Statistical analysis can accelerate development, reduce costs and increase manufacturing quality

Julia O'Neill, founder and principal of Direxa Consulting

Julia O’Neill has over 30 years of experience bridging statistics and chemical engineering. Her current focus includes statistical, validation and regulatory strategy support for a broad range of novel accelerated products. Previously, O’Neill worked as director of engineering at Merck and Co., where her team integrated continued process verification for all vaccines and biologics. O’Neill earned an MS in statistics from the University of Wisconsin–Madison, and a BS in chemical engineering from the University of Maine.

Competition and increased demand for product innovation are placing unprecedented pressures on chemical manufacturing. As well as a seemingly unquenchable need for new products and product variants, the industry as a whole is also burdened with the high cost of research and development. Though statistical analysis has not always gone hand-in-hand with chemical development, it can be a vital tool for accelerating the discovery and creation of viable new products, and for engineering the processes through which they can be delivered at scale.

Experimentation has always been a key aspect of product development, allowing the kinks in chemical and formulation processes to be ironed out. The traditional one-factorat-a-time approach to experimentation is partly responsible for inefficient product and process development: as well as consuming a lot of resources, it is likely to miss some of the practically important effects that lead directly to later manufacturing inefficiencies and failed product launches.

Fortunately, we now have the tools to supercharge our approach to experimentation. This method is well-established in many industries. By deploying this approach throughout the development phase, it is now possible to design quality into the process at the outset, rather than suffering the impact of failed product launches, protracted time to market, and low manufacturing yields.

 

Designing experiments to gather useful data

Design of experiments (DOE) is a systematic method to determine the relationship between factors affecting a process and the output of that process. There are usually many factors that might have an effect, and it is crucial that they be manipulated together, not one at a time.

DOE has been used to find cause-and effect relationships since UK statistician and geneticist Ronald Fisher first introduced it in 1935 and has been evolving ever since. This has led to a series of design families adapted to meet specific situations, and to more modern approaches that allow you to make a design that fits more or less any situation. Software tools like JMP do all the computing work, and make it relatively straightforward for chemists, researchers and engineers to easily adopt this new approach to experimentation.

The best way to gain useful new information

In statistics and machine learning, dimension reduction is the process of reducing the number of variables by obtaining a set of principal variables that still contain most of the information. While this technique has not traditionally been a part of the product development and testing process, it can be especially useful in conjunction with DOE.

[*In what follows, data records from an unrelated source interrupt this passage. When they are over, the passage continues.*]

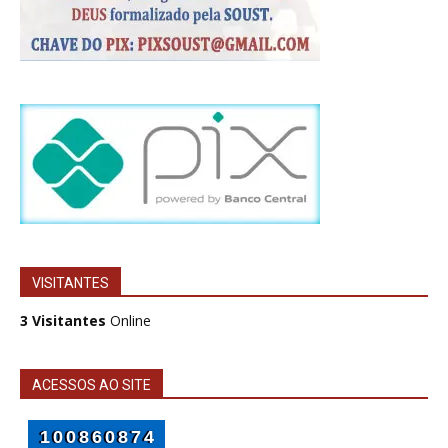
VISITANTES
3 Visitantes
Online
ACESSOS AO SITE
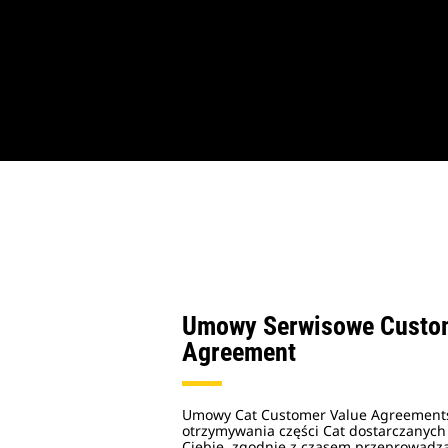
Umowy Serwisowe Custo
Agreement
Umowy Cat Customer Value Agreements 
otrzymywania części Cat dostarczanych
Ciebie, zgodnie z czasem przeprowadza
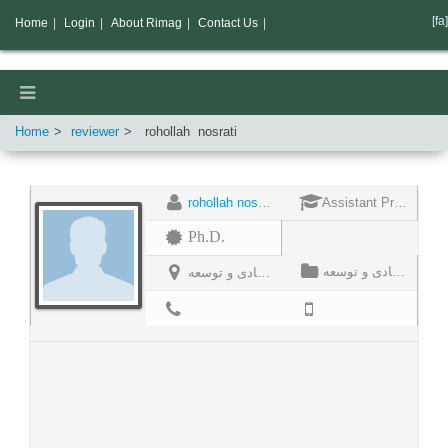
[fa]
Home
|
Login
|
About Rimag
|
Contact Us
|
Home
reviewer
rohollah
nosrati
rohollah nosrati
Assistant Professor
Ph.D.
استادیار جامعه شناسی اقتصادی و توسعه
استادیار جامعه شناسی اقتصادی و توسعه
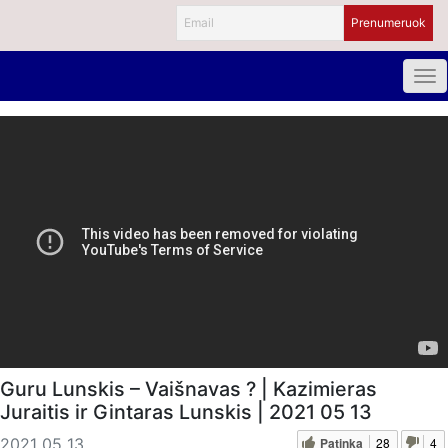
Guru Lunskis – Vaišnavas ? | Kazimieras
Juraitis ir Gintaras Lunskis | 2021 05 13
Patinka
28
4
2021 05 13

In drug development, for example, many of the new products in R&D use starting materials that come from human beings or other animal subjects, and there is often only a short list of qualified donors. Thanks to advances in genomics and the characterisation of the microbiome, it is easy to generate a long list of measured properties from each of those subjects. This results in a very large set of measurements on a very small number of subjects. Testing this in the lab can be costly and time-consuming, but by using dimension reduction the analysis process can be streamlined.

Using statistics in R&D and testing

In a real example, 10 years ago a team making vaccines needed to identify what was causing some unanticipated results in manufacturing. They were faced with the challenge of evaluating around 1500 parameters affecting nine key quality attributes, measured on a few manufactured lots. The team included a chemometrician, a mathematician and a number of statisticians who, after several weeks of analysis, were able to recommend the changes needed to safeguard the supply of the vaccine in question. The computational challenges were tackled by a large team of people working tirelessly over several weeks and at great cost: today, using JMP, the same analysis problem can be solved by a single researcher in just 30 minutes.

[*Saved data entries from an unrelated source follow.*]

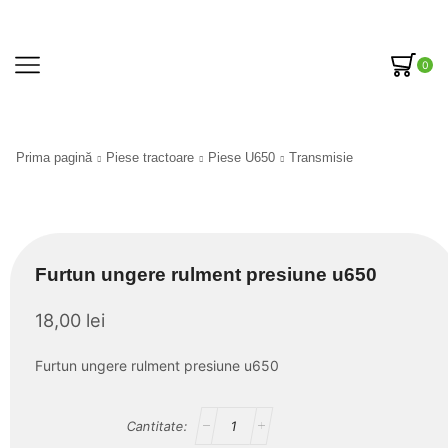
0
Prima pagină
Piese tractoare
Piese U650
Transmisie
Furtun ungere rulment presiune u650
18,00
lei
Furtun ungere rulment presiune u650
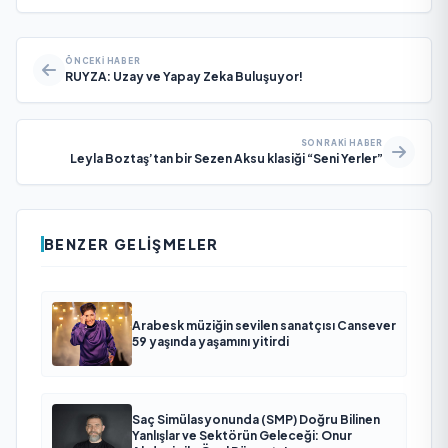
ÖNCEKI HABER
RUYZA: Uzay ve Yapay Zeka Buluşuyor!
SONRAKI HABER
Leyla Boztaş’tan bir Sezen Aksu klasiği “Seni Yerler”
BENZER GELIŞMELER
Arabesk müziğin sevilen sanatçısı Cansever
59 yaşında yaşamını yitirdi
Saç Simülasyonunda (SMP) Doğru Bilinen
Yanlışlar ve Sektörün Geleceği: Onur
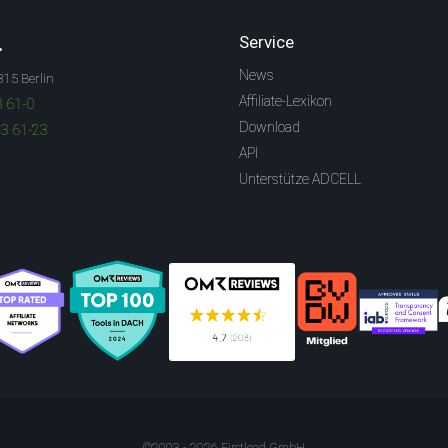
.
Service
News
315 Berlin
Affiliate-Lexikon
3 61-0
Download
83 61-23
API
Unterstütze ADCELL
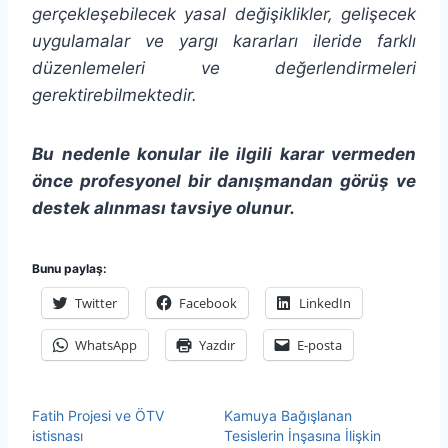
gerçekleşebilecek yasal değişiklikler, gelişecek
uygulamalar ve yargı kararları ileride farklı
düzenlemeleri ve değerlendirmeleri
gerektirebilmektedir.
Bu nedenle konular ile ilgili karar vermeden
önce profesyonel bir danışmandan görüş ve
destek alınması tavsiye olunur.
Bunu paylaş:
Twitter
Facebook
LinkedIn
WhatsApp
Yazdır
E-posta
Fatih Projesi ve ÖTV
Kamuya Bağışlanan
istisnası
Tesislerin İnşasına İlişkin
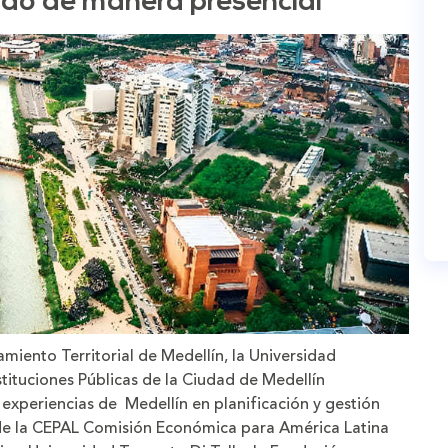
ado de manera presencial
amiento Territorial de Medellín, la Universidad
stituciones Públicas de la Ciudad de Medellín
 experiencias de Medellín en planificación y gestión
 de la CEPAL Comisión Económica para América Latina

A question of will (and training)

Appropriate training and know-how remain a big stumbling block for industry as a whole. Many chemists aren’t necessarily equipped to work with statistics, have not been exposed to DOE, and may not have had the opportunity to work with software like JMP that can give them the support that they need. 

Promisingly, it is not uncommon to hear from scientists who were once reluctant to use DOE but who become firm advocates once they see how quickly they can find solutions for problems they had been working on. 

The tides are shifting towards DOE

The wide adoption of DOE in R&D by the chemical-based industries should be seen as both necessary and strategic. Companies in these sectors should be actively investing in developing their DOE capability, and developing more comprehensive data collection schemes that allow them to better understand their processes through the whole product lifecycle. It is an effort in terms of training and investment, but it will allow them to survive and prosper.